Problem requirements> Entries follow. Give back exactly the lines starting at the one containing "The little time" and ending at the one containing "Defining Social Media", and no other lines.
#### Records shown ####
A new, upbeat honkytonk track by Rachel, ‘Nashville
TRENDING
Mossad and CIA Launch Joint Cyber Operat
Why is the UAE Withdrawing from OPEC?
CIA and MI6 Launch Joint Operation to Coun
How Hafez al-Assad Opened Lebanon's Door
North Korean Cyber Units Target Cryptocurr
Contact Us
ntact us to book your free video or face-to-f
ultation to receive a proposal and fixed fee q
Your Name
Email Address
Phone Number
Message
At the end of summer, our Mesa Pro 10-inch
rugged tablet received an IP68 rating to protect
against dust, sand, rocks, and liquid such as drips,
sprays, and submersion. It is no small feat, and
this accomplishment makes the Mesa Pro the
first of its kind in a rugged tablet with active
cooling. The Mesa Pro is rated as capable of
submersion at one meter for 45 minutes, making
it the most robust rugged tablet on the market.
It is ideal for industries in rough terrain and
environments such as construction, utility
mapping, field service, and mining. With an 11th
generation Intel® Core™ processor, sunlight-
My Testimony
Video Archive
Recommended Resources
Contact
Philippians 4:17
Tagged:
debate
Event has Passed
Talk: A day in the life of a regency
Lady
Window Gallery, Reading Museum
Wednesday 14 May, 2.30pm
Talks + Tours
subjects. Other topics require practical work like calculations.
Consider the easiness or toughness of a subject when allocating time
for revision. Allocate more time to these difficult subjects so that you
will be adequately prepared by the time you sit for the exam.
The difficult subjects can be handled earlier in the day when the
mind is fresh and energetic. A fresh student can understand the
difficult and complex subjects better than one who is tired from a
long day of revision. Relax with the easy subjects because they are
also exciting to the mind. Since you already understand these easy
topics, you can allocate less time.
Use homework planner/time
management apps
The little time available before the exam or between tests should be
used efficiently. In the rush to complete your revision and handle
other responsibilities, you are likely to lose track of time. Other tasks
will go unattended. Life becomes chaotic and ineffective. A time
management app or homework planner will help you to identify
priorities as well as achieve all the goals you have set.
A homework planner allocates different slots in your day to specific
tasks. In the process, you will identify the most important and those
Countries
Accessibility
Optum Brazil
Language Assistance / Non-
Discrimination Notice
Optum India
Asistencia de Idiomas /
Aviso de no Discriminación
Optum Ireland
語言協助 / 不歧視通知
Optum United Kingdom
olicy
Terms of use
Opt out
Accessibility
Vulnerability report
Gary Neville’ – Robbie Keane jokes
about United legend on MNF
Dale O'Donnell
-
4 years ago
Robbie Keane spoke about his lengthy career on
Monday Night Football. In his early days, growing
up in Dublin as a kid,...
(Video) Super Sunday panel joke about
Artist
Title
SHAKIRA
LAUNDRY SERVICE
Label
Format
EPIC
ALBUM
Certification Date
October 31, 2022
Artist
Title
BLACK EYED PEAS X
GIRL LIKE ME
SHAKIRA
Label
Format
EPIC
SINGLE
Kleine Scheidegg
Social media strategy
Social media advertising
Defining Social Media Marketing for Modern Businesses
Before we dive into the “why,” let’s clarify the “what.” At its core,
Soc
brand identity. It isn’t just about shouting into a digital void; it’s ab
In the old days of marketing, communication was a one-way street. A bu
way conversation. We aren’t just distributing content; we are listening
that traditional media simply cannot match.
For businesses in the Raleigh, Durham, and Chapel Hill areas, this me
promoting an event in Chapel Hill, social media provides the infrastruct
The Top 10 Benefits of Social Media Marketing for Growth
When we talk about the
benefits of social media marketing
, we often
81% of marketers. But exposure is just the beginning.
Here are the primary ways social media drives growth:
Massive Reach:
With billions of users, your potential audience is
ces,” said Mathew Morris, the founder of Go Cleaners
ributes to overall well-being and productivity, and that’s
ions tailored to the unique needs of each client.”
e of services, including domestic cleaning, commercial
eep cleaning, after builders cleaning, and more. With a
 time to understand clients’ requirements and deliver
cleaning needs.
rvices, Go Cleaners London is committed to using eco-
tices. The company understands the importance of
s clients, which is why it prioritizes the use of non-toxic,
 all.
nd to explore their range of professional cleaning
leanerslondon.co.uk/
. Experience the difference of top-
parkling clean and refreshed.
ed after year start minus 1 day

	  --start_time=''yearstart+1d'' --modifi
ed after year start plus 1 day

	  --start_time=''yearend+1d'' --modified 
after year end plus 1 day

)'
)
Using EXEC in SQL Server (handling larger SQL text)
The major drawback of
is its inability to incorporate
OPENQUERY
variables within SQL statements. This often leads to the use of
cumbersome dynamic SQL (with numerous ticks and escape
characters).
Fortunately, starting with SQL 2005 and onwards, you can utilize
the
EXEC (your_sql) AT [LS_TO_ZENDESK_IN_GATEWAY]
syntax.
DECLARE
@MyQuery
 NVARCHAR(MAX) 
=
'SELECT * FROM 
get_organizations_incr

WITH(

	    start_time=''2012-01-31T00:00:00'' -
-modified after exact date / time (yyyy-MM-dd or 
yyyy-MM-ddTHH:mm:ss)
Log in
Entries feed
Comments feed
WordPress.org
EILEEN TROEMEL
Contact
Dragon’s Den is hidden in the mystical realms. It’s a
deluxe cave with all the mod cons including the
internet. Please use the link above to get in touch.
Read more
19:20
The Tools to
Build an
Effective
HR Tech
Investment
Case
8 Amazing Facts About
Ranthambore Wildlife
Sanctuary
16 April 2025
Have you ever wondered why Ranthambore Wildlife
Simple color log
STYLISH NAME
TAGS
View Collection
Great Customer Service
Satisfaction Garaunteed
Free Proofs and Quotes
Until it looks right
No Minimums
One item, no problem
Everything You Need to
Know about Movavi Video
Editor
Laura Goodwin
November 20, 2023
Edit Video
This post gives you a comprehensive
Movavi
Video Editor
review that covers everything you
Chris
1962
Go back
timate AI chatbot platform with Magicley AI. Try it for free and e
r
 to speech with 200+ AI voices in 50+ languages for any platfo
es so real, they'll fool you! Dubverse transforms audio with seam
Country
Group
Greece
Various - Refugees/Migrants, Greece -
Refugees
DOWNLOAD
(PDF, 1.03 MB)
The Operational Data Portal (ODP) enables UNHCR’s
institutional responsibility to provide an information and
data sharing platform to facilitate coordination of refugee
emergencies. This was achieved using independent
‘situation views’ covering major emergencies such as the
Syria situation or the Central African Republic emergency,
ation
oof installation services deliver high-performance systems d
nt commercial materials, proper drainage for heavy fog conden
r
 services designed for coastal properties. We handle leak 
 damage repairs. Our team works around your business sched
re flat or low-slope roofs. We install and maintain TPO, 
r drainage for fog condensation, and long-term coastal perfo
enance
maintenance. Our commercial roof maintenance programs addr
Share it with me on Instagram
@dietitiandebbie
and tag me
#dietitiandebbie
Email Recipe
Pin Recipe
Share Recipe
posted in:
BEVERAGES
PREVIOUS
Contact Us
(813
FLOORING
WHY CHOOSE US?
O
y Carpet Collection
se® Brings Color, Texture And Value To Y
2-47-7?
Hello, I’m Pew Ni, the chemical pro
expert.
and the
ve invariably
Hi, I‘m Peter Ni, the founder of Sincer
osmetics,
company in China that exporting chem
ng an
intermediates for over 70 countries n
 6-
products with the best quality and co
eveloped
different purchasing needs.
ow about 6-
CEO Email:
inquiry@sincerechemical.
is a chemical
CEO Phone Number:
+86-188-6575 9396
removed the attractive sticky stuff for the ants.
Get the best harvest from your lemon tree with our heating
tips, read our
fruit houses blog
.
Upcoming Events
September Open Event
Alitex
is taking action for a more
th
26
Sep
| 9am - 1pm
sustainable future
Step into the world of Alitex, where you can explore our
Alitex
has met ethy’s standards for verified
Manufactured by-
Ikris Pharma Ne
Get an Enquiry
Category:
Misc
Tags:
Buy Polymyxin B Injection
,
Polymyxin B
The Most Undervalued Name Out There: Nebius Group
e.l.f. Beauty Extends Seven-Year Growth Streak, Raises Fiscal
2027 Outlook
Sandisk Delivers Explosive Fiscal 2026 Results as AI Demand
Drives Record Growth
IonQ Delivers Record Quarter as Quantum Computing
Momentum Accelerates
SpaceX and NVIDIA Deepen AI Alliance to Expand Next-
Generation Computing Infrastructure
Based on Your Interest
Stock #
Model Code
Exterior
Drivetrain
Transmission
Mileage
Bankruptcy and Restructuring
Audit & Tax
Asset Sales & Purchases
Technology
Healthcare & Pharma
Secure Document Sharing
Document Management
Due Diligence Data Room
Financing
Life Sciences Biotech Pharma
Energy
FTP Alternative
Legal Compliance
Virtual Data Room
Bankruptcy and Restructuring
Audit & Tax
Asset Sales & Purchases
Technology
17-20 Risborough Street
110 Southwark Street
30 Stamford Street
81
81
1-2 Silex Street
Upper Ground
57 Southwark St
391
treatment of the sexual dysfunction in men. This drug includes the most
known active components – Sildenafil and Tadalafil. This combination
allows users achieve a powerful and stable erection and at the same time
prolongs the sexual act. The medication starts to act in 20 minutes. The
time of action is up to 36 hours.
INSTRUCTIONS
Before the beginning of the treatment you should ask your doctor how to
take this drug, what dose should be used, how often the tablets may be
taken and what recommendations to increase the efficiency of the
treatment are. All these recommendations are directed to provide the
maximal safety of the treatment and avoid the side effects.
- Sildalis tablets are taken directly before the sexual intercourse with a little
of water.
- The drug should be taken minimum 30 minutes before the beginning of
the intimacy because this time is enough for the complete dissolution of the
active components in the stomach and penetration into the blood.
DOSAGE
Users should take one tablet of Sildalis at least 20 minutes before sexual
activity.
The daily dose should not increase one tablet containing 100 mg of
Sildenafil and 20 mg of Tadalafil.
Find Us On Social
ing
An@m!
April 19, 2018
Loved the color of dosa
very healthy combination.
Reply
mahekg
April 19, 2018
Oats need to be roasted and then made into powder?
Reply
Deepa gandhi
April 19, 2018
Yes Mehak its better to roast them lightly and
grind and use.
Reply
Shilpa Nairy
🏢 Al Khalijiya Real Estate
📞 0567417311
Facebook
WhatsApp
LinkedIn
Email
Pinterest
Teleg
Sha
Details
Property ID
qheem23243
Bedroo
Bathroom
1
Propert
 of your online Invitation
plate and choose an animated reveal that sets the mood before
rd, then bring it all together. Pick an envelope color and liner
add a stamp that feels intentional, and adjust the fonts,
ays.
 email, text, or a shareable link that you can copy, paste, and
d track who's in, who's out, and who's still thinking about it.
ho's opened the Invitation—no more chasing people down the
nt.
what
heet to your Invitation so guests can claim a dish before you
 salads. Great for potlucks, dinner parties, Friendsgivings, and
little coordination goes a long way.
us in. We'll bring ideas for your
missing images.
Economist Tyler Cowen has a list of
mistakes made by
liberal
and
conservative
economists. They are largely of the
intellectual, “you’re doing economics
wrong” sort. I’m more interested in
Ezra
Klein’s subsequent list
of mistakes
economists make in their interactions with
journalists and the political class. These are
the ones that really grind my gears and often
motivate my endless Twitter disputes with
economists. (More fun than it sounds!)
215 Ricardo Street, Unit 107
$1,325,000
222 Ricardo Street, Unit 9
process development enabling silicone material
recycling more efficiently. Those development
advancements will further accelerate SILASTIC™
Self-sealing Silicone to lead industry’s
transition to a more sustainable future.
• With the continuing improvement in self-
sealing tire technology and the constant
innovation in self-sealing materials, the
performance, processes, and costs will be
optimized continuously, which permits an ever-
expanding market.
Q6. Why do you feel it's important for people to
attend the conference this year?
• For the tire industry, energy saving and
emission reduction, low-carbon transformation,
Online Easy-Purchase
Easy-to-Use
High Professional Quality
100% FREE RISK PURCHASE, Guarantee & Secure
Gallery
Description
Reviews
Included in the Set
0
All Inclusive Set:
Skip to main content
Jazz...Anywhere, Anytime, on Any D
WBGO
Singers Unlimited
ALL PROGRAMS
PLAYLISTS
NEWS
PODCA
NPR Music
####
Response to this exercise>
The little time available before the exam or between tests should be
used efficiently. In the rush to complete your revision and handle
other responsibilities, you are likely to lose track of time. Other tasks
will go unattended. Life becomes chaotic and ineffective. A time
management app or homework planner will help you to identify
priorities as well as achieve all the goals you have set.
A homework planner allocates different slots in your day to specific
tasks. In the process, you will identify the most important and those
Countries
Accessibility
Optum Brazil
Language Assistance / Non-
Discrimination Notice
Optum India
Asistencia de Idiomas /
Aviso de no Discriminación
Optum Ireland
語言協助 / 不歧視通知
Optum United Kingdom
olicy
Terms of use
Opt out
Accessibility
Vulnerability report
Gary Neville’ – Robbie Keane jokes
about United legend on MNF
Dale O'Donnell
-
4 years ago
Robbie Keane spoke about his lengthy career on
Monday Night Football. In his early days, growing
up in Dublin as a kid,...
(Video) Super Sunday panel joke about
Artist
Title
SHAKIRA
LAUNDRY SERVICE
Label
Format
EPIC
ALBUM
Certification Date
October 31, 2022
Artist
Title
BLACK EYED PEAS X
GIRL LIKE ME
SHAKIRA
Label
Format
EPIC
SINGLE
Kleine Scheidegg
Social media strategy
Social media advertising
Defining Social Media Marketing for Modern Businesses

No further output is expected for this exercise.